S?bado, 16 de agosto de 2008

CUIDAR LOS PEQUE?OS DETALLES

Un año de gobierno ha sido suficiente para comprobar que la vida municipal del concejo de Ribadeo es conducida con eficacia y acierto, sobre todo si la comparamos con anteriores mandatos. El talante y el esfuerzo con el que este alcalde hace frente a los muchos retos que tiene pendientes son suficientemente demostrativos de su honestidad y capacidad de gestión. Retos, como ya he recordado otras veces, muchos de ellos heredados de los errores cometidos por anteriores alcaldes. Otros, fruto de su capacidad de gestión.

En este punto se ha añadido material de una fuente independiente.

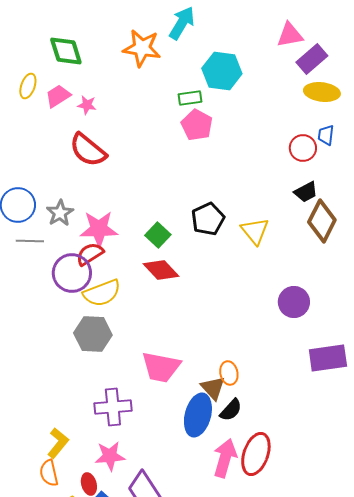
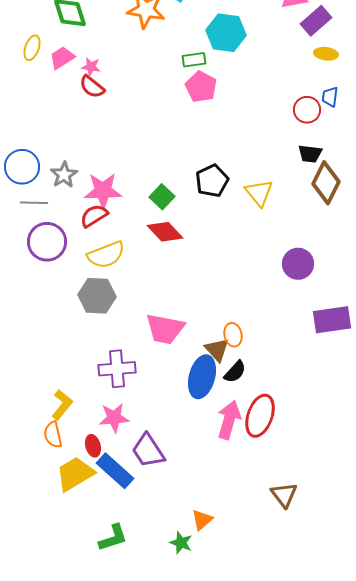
yellow ellipse: (322, 92) -> (326, 54), size x0.7
red semicircle: (88, 150) -> (92, 87), moved, size x0.7
black trapezoid: (306, 192) -> (310, 154), turned 35
purple circle: (72, 273) -> (47, 242), moved

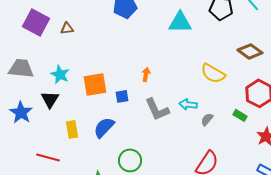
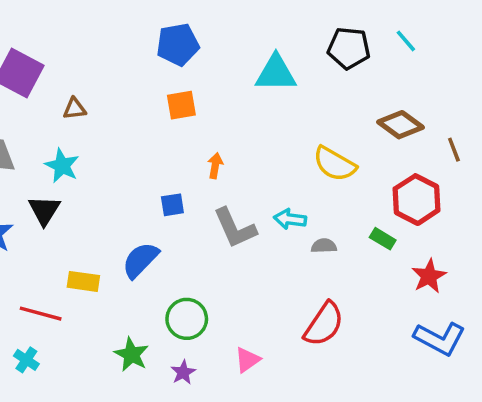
brown triangle: (67, 28) -> (74, 109), moved
orange square: (95, 84) -> (181, 105), moved, size x0.7
gray semicircle: (207, 119) -> (324, 246), turned 48
yellow rectangle: (72, 129) -> (83, 281), moved, turned -72

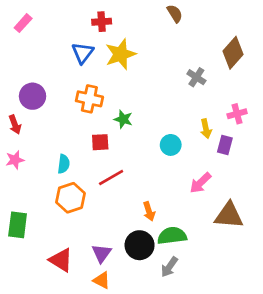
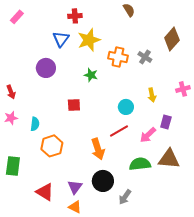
purple circle: (33, 96) -> (46, 68), moved
orange cross: (89, 99) -> (118, 57), moved
pink cross: (237, 114) -> (183, 89), moved
green star: (123, 119) -> (91, 75), moved
purple rectangle: (225, 145) -> (166, 122), moved
cyan semicircle: (64, 164) -> (35, 124), moved
red line: (111, 177) -> (119, 131), moved
orange arrow: (149, 211) -> (98, 149), moved, size x1.5
green semicircle: (172, 236) -> (140, 164), moved

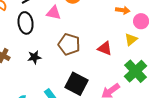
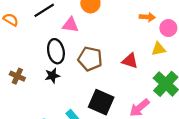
black ellipse: (26, 23) -> (56, 51), moved
yellow triangle: (131, 39) -> (158, 49), turned 32

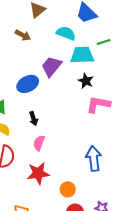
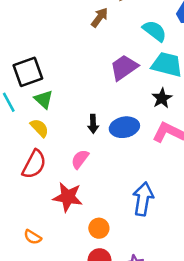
brown arrow: (23, 35) -> (100, 17), turned -98
blue ellipse: (28, 84) -> (124, 127), moved
black arrow: (34, 118) -> (93, 124), moved

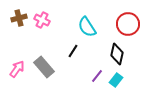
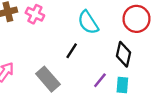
gray rectangle: (44, 67) -> (48, 79), moved
cyan rectangle: (116, 80) -> (122, 85), turned -32

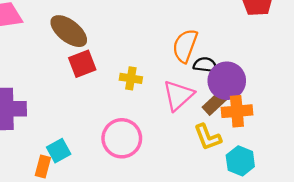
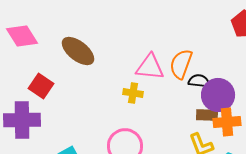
red square: (82, 64) -> (41, 86), moved, turned -35
pink triangle: (178, 95) -> (150, 67), moved, turned 48
brown rectangle: (214, 103) -> (207, 115), turned 45

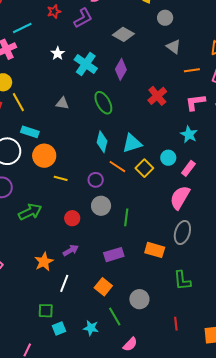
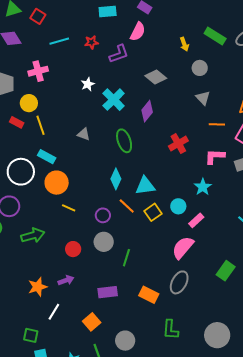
cyan line: (22, 28) -> (59, 41), moved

            Pero tampoco se trata de echar las campanas al vuelo, pues, como decían los escolásticos, bonum est ex integra causa, mallum ex quovis defectu, que en román paladino quiere decir que para poder afirmar de algo que es bueno, ha de serlo en su totalidad. Y aunque de minimis Praetor non curat, que para eso están los concejales y demás trabajadores municipales, es una pena que siendo realmente brillante la gestión que está realizando este alcalde, se vea a veces oscurecida por esas pequeñas carencias que la gente se encarga de comentar en los corrillos y que podrían ser fácilmente evitadas. Pequeños detalles que algunos vecinos de la villa  me comentan a veces en la calle pidiendo que los refleje en mis comentarios para que el equipo de gobierno los tome en cuenta y los corrija. Y hoy cedo, por una vez, a sus peticiones haciendo desde aquí un llamamiento a los responsables municipales para que se esmeren en subsanar esas lagunas.                                                                                                                          Me refiero, sin tratar de ser exhaustivo en su relación, a ciertos descuidos y dejaciones que la gente estima que son importantes para la calidad de la vida diaria y la buena imagen de esta villa. Pequeños detalles como es el de la limpieza frecuente de los contenedores para evitar los malos olores que tanto molestan a los transeúntes. O el ornato del parque municipal que está ofreciendo una imagen de abandono por unas obras extemporáneas que nunca se acaban y una fuente que lleva todo el verano sin agua y que testimonia cierto abandono y descuido de los responsables municipales. O la falta de supervisión por parte de los técnicos municipales de la ejecución de ciertos trabajos y obras cuyas consecuencias por su defectuosa ejecución habrán de sufrir luego los vecinos. Y no faltan tampoco quienes pongan seriamente en duda la eficacia administrativa de un concejo, con tanto personal y tan espléndidamente pagado, cuando hay que esperar dos días para obtener un simple certificado de empadronamiento. Estas y otras cosas que la gente me comenta en la calle son actuaciones y omisiones que el pueblo pide que se corrijan.

            Pero hay que decir también, en descargo del alcalde, que los vecinos que estas y otras cosas critican no están exentos de culpa y responsabilidad de que estas cosas ocurran. Tuvieron la oportunidad de exponerlas cuando el alcalde convocó al pueblo para someterse voluntariamente a sus críticas y ofrecer un marco de diálogo para analizar las deficiencias y éxitos de su gestión. Pero el pueblo, ocupado como siempre en sus asuntos privados, no acudió a la cita. ¡Sólo unas veinte personas acudieron a su llamada! Resulta más cómodo escurrir el bulto y luego protestar desde el gallinero y bajo un seudónimo.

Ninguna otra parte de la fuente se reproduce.